TASK MATERIAL:
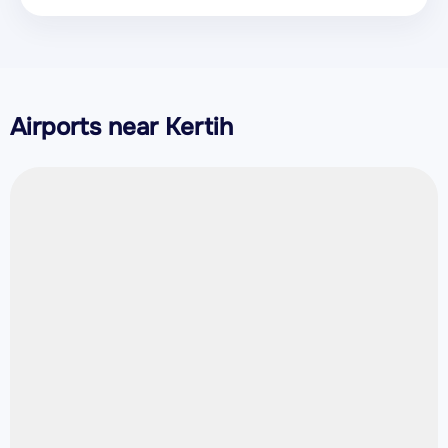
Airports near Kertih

* * *

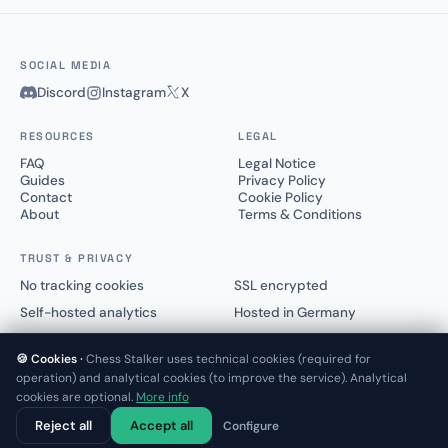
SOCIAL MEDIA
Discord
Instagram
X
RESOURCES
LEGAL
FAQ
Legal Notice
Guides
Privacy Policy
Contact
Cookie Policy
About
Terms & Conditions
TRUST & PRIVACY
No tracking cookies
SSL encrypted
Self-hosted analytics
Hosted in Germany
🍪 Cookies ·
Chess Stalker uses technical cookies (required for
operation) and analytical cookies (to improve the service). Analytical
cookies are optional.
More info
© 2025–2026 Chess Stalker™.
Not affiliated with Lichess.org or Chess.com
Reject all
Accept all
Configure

WHAT IS BEING ASKED: Find and copy every line in the entries above where the string "Stalker" occurs.

TASK RESPONSE:
Chess Stalker uses technical cookies (required for
© 2025–2026 Chess Stalker™.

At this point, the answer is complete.